As part of the Hanseatic trading routes Shetland and Hamburg were commercially linked but equally importantly both have deeply rooted maritime cultures through which they have developed.

From Viking times when the islands were used as a service station on the sea roads between Norway and Iceland, to the heydays of cod and herring fishing, to the current pelagic fishing and to the oil and gas industries, Shetland’s history has been inextricably connected to boats.

It is a story well told in the Shetland Museum where the remarkable collection of historic boats has been a source of reference in Chesterman’s work.

In commercial shipping terms Hamburg features prominently on the world stage. The “metal bashing” skills once found in Northern Ireland and elsewhere in the UK are still to be found around the Hamburg harbours.

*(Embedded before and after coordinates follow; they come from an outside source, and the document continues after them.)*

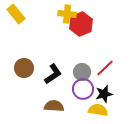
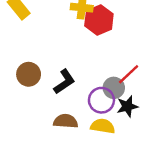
gray circle: (82, 72) -> (114, 88), moved
yellow semicircle: (98, 110) -> (103, 126), moved

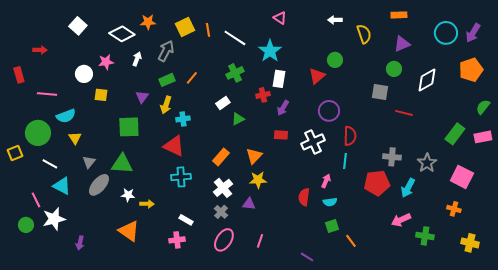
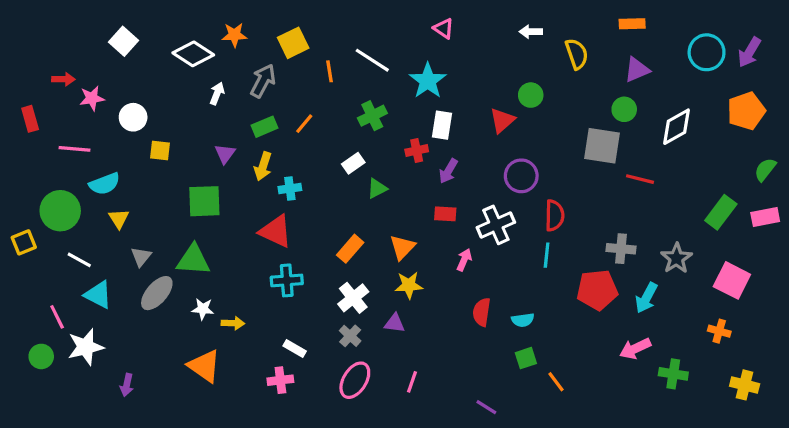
orange line: (208, 30) -> (330, 71), moved
pink star: (106, 62) -> (92, 98), moved
gray square: (380, 92) -> (602, 146), size x1.4
pink arrow: (326, 181) -> (464, 260), moved

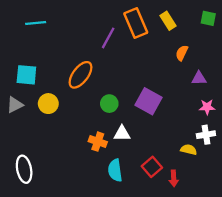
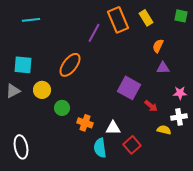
purple triangle: (199, 78) -> (163, 68), moved
green circle: (109, 104) -> (62, 108), moved
white triangle: (122, 134) -> (113, 128), moved
red arrow: (174, 178) -> (151, 106), moved, turned -48

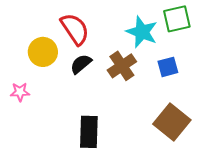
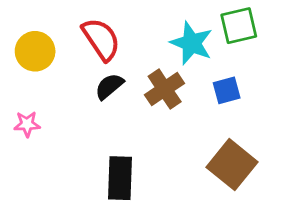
yellow circle: (43, 52) -> (35, 51), moved

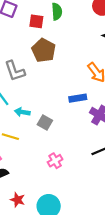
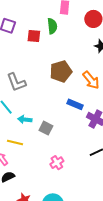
brown pentagon: (44, 50) -> (61, 71), moved, turned 30
blue rectangle: (78, 98) -> (75, 104), turned 35

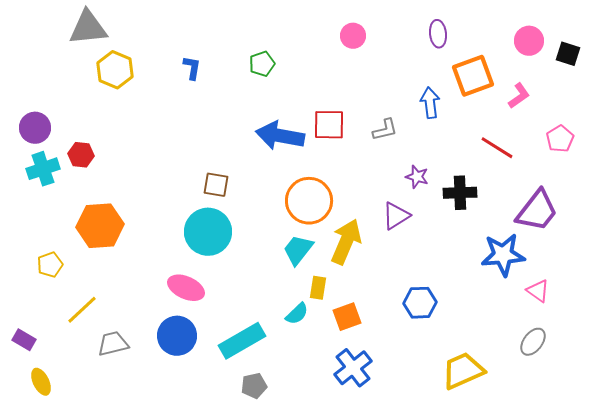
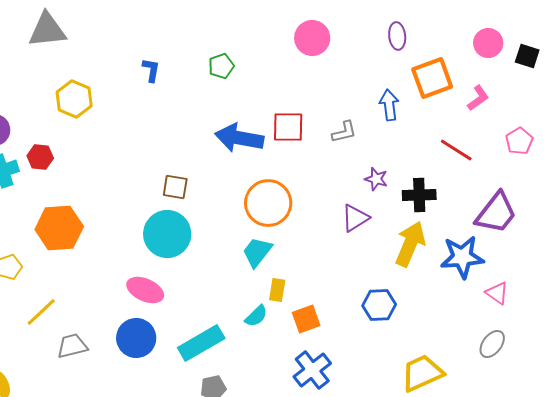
pink circle: (353, 36) -> (312, 38), size x1.4
yellow hexagon: (115, 70) -> (74, 99), moved
yellow arrow: (346, 242) -> (410, 244), moved

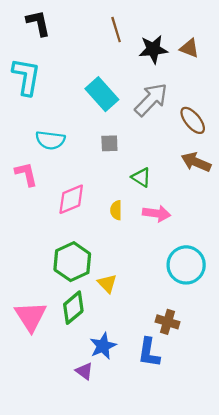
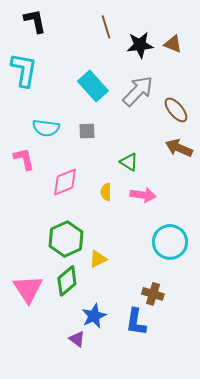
gray square: (109, 143) -> (87, 131), moved
yellow triangle: (107, 284) -> (98, 259), turned 48

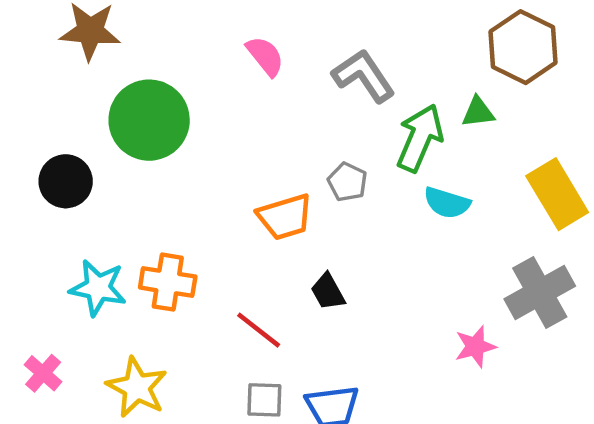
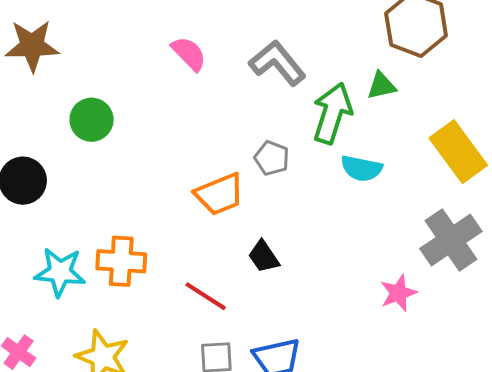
green circle: (149, 120) -> (92, 120), size x0.6

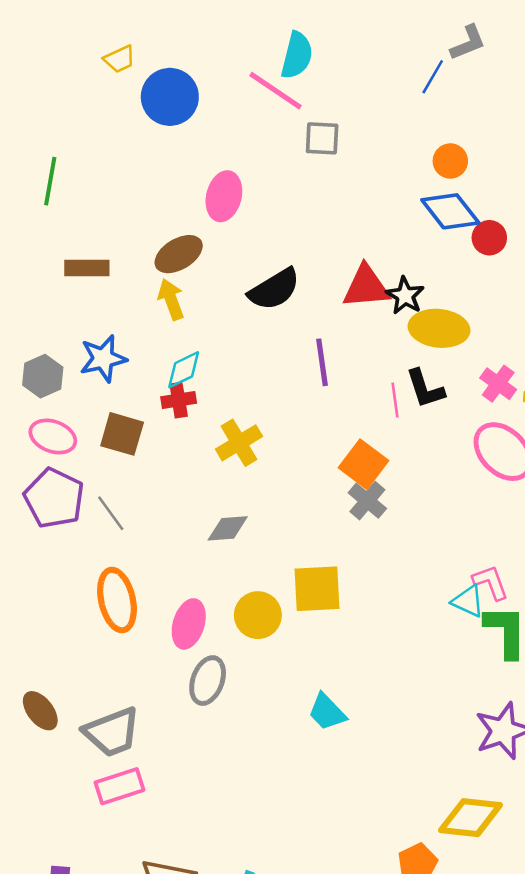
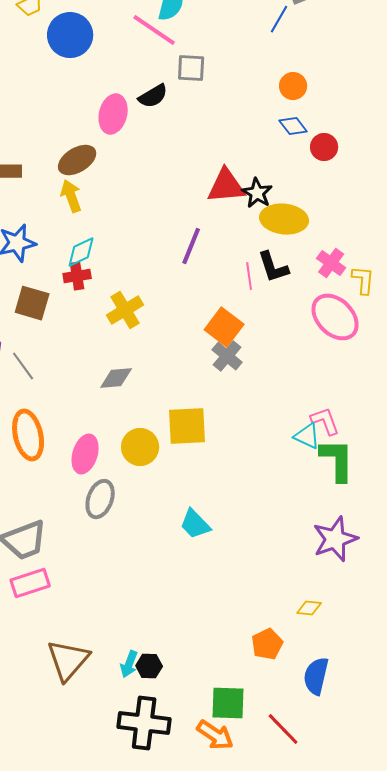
blue diamond: (450, 211) -> (293, 126), size x0.6
black semicircle: (274, 289) -> (153, 96), moved, size x0.7
purple line: (322, 362) -> (191, 246), turned 30
yellow diamond: (470, 818) -> (309, 608), size x0.5

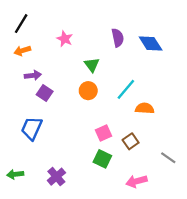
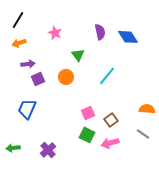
orange circle: (88, 91) -> (66, 77), moved
purple square: (45, 93) -> (38, 79), turned 32
orange semicircle: (145, 108) -> (147, 109), moved
pink arrow: (136, 181) -> (110, 143), moved

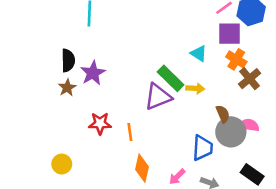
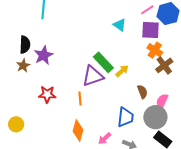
cyan triangle: (199, 53) -> (120, 25), moved
yellow arrow: (195, 88) -> (122, 71), turned -48
pink semicircle: (249, 125) -> (162, 101), turned -77
orange line: (130, 132) -> (80, 99), moved
gray circle: (231, 132) -> (155, 117), moved

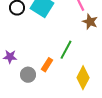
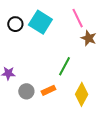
orange rectangle: (47, 65) -> (48, 90), moved, turned 32

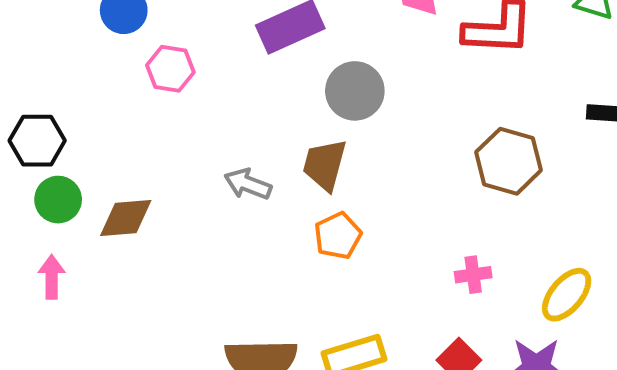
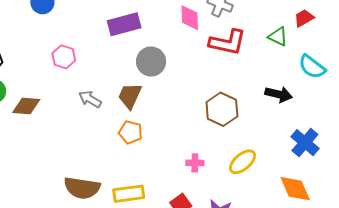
pink hexagon: (170, 69) -> (64, 57), moved
orange pentagon: (338, 236) -> (131, 132), turned 30
yellow ellipse: (567, 295) -> (243, 162), moved

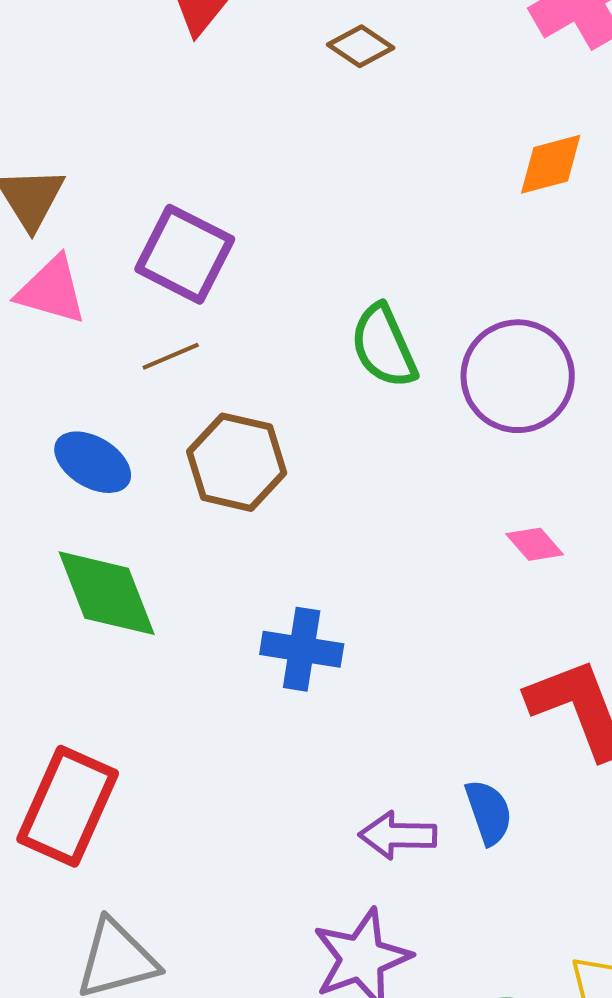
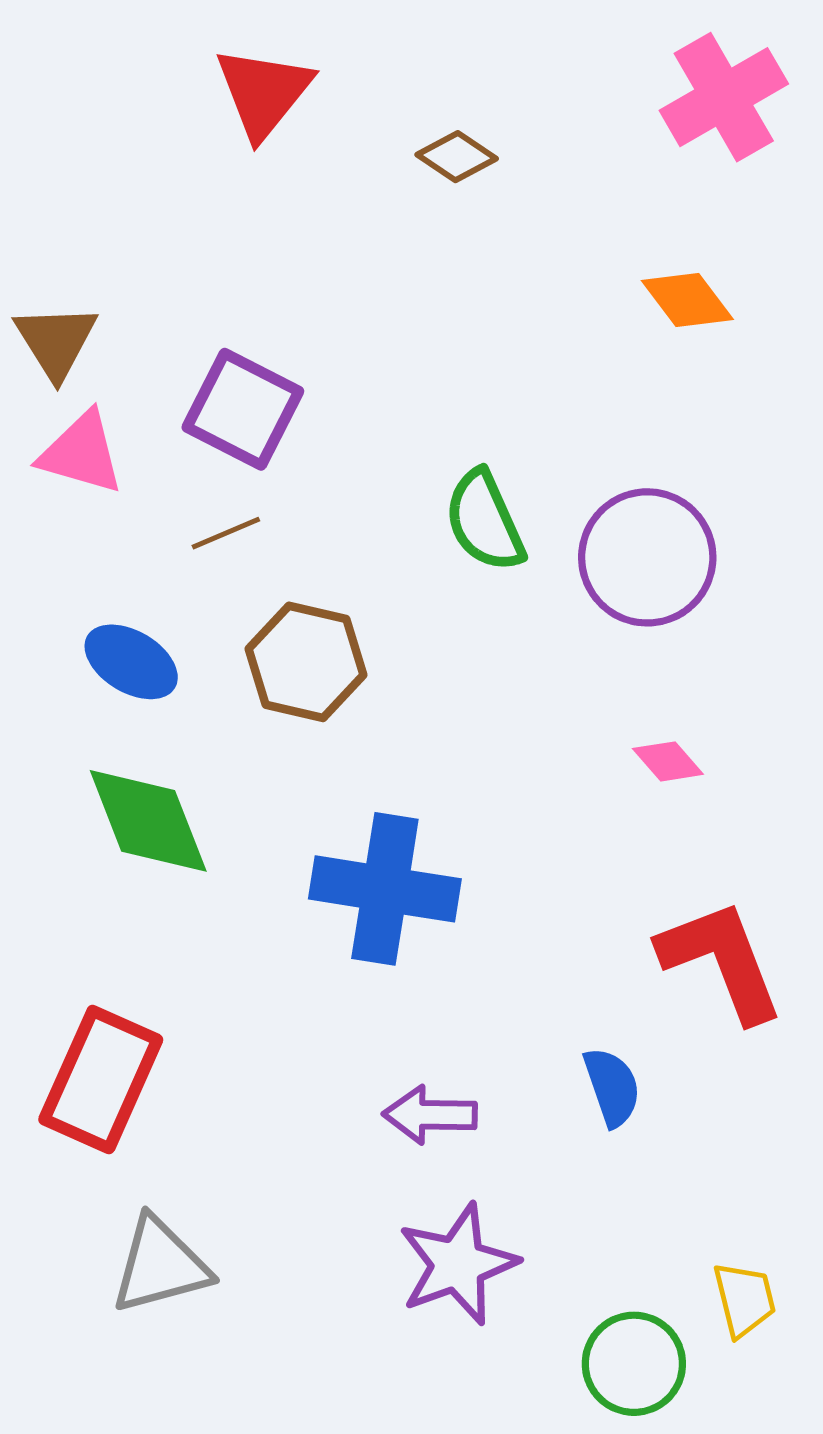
orange diamond: (551, 164) -> (687, 300), turned 68
blue cross: (302, 649) -> (385, 889), size x1.5
purple arrow: (398, 835) -> (430, 1115), moved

Ocean leviathans, red leaded and as high as blocks of flats, are seen on slips of floating dry docks. Into world journeying they move people and goods around the globe but at rest, like Shetland boats, they present extraordinary objects, counter-intuitive still lifes, redolent with stories.

So it is with Wasdale, a small valley in the Lake District that contains England’s highest mountain and deepest lake. It abounds with remarkable landscapes and the paths that cross it are there by virtue of commerce, religion, agriculture, conflict and recreation.

All three places are powerfully special, much loved and much visited by Chesterman.